What is required
What you return should match the material below line for line, except that no image appears in it.

□ □ □

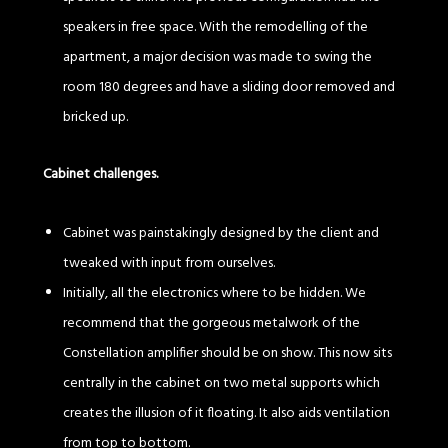
speakers in free space. With the remodelling of the
apartment, a major decision was made to swing the
room 180 degrees and have a sliding door removed and
bricked up.
Cabinet challenges.
Cabinet was painstakingly designed by the client and
tweaked with input from ourselves.
Initially, all the electronics where to be hidden. We
recommend that the gorgeous metalwork of the
Constellation amplifier should be on show. This now sits
centrally in the cabinet on two metal supports which
creates the illusion of it floating. It also aids ventilation
from top to bottom.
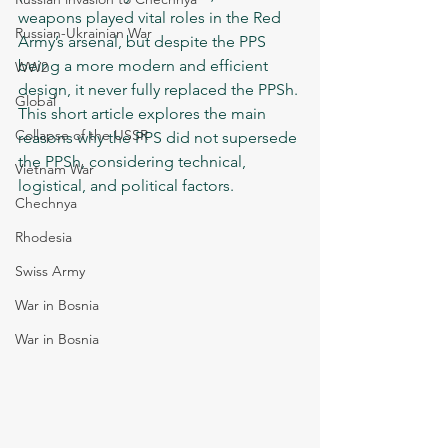
weapons played vital roles in the Red 
Russian-Ukrainian War
Army’s arsenal, but despite the PPS 
being a more modern and efficient 
WW2
design, it never fully replaced the PPSh. 
Global
This short article explores the main 
Collapse of the USSR
reasons why the PPS did not supersede 
the PPSh, considering technical, 
Vietnam War
logistical, and political factors.
Chechnya
Rhodesia
Swiss Army
War in Bosnia
War in Bosnia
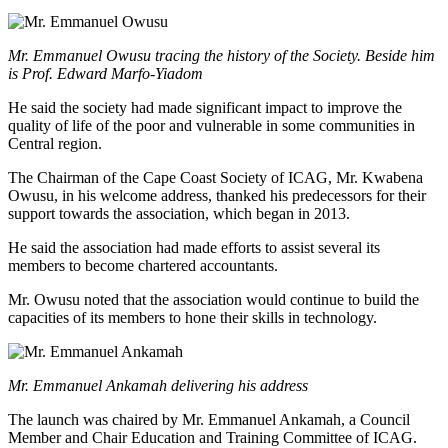
Mr. Emmanuel Owusu tracing the history of the Society. Beside him
is Prof. Edward Marfo-Yiadom
He said the society had made significant impact to improve the
quality of life of the poor and vulnerable in some communities in
Central region.
The Chairman of the Cape Coast Society of ICAG, Mr. Kwabena
Owusu, in his welcome address, thanked his predecessors for their
support towards the association, which began in 2013.
He said the association had made efforts to assist several its
members to become chartered accountants.
Mr. Owusu noted that the association would continue to build the
capacities of its members to hone their skills in technology.
Mr. Emmanuel Ankamah delivering his address
The launch was chaired by Mr. Emmanuel Ankamah, a Council
Member and Chair Education and Training Committee of ICAG.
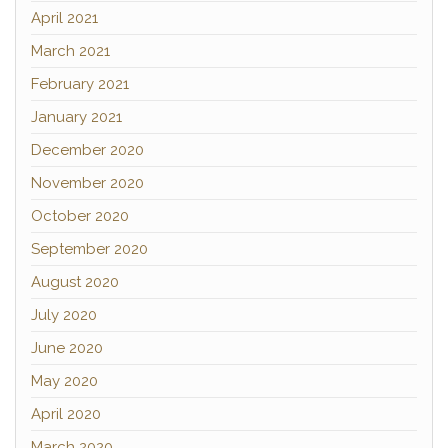
April 2021
March 2021
February 2021
January 2021
December 2020
November 2020
October 2020
September 2020
August 2020
July 2020
June 2020
May 2020
April 2020
March 2020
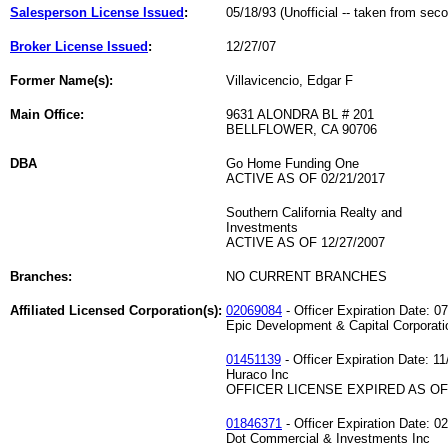
Salesperson License Issued
:
05/18/93 (Unofficial -- taken from sec
Broker License Issued
:
12/27/07
Former Name(s):
Villavicencio, Edgar F
Main Office:
9631 ALONDRA BL # 201
BELLFLOWER, CA 90706
DBA
Go Home Funding One
ACTIVE AS OF 02/21/2017
Southern California Realty and
Investments
ACTIVE AS OF 12/27/2007
Branches:
NO CURRENT BRANCHES
Affiliated Licensed Corporation(s):
02069084
- Officer Expiration Date: 0
Epic Development & Capital Corporati
01451139
- Officer Expiration Date: 11
Huraco Inc
OFFICER LICENSE EXPIRED AS OF 
01846371
- Officer Expiration Date: 0
Dot Commercial & Investments Inc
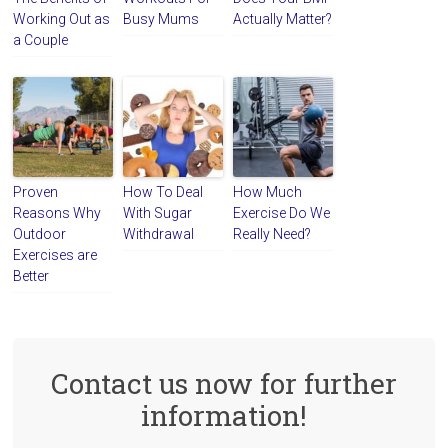
Working Out as
Busy Mums
Actually Matter?
a Couple
Proven
How To Deal
How Much
Reasons Why
With Sugar
Exercise Do We
Outdoor
Withdrawal
Really Need?
Exercises are
Better
Contact us now for further
information!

□ □ □

Answer to this problem
speakers in free space. With the remodelling of the
apartment, a major decision was made to swing the
room 180 degrees and have a sliding door removed and
bricked up.
Cabinet challenges.
Cabinet was painstakingly designed by the client and
tweaked with input from ourselves.
Initially, all the electronics where to be hidden. We
recommend that the gorgeous metalwork of the
Constellation amplifier should be on show. This now sits
centrally in the cabinet on two metal supports which
creates the illusion of it floating. It also aids ventilation
from top to bottom.
weapons played vital roles in the Red 
Russian-Ukrainian War
Army’s arsenal, but despite the PPS 
being a more modern and efficient 
WW2
design, it never fully replaced the PPSh. 
Global
This short article explores the main 
Collapse of the USSR
reasons why the PPS did not supersede 
the PPSh, considering technical, 
Vietnam War
logistical, and political factors.
Chechnya
Rhodesia
Swiss Army
War in Bosnia
War in Bosnia
Mr. Emmanuel Owusu tracing the history of the Society. Beside him
is Prof. Edward Marfo-Yiadom
He said the society had made significant impact to improve the
quality of life of the poor and vulnerable in some communities in
Central region.
The Chairman of the Cape Coast Society of ICAG, Mr. Kwabena
Owusu, in his welcome address, thanked his predecessors for their
support towards the association, which began in 2013.
He said the association had made efforts to assist several its
members to become chartered accountants.
Mr. Owusu noted that the association would continue to build the
capacities of its members to hone their skills in technology.
Mr. Emmanuel Ankamah delivering his address
The launch was chaired by Mr. Emmanuel Ankamah, a Council
Member and Chair Education and Training Committee of ICAG.
April 2021
March 2021
February 2021
January 2021
December 2020
November 2020
October 2020
September 2020
August 2020
July 2020
June 2020
May 2020
April 2020
March 2020
Salesperson License Issued
:
05/18/93 (Unofficial -- taken from sec
Broker License Issued
:
12/27/07
Former Name(s):
Villavicencio, Edgar F
Main Office:
9631 ALONDRA BL # 201
BELLFLOWER, CA 90706
DBA
Go Home Funding One
ACTIVE AS OF 02/21/2017
Southern California Realty and
Investments
ACTIVE AS OF 12/27/2007
Branches:
NO CURRENT BRANCHES
Affiliated Licensed Corporation(s):
02069084
- Officer Expiration Date: 0
Epic Development & Capital Corporati
01451139
- Officer Expiration Date: 11
Huraco Inc
OFFICER LICENSE EXPIRED AS OF 
01846371
- Officer Expiration Date: 0
Dot Commercial & Investments Inc
Working Out as
Busy Mums
Actually Matter?
a Couple
Proven
How To Deal
How Much
Reasons Why
With Sugar
Exercise Do We
Outdoor
Withdrawal
Really Need?
Exercises are
Better
Contact us now for further
information!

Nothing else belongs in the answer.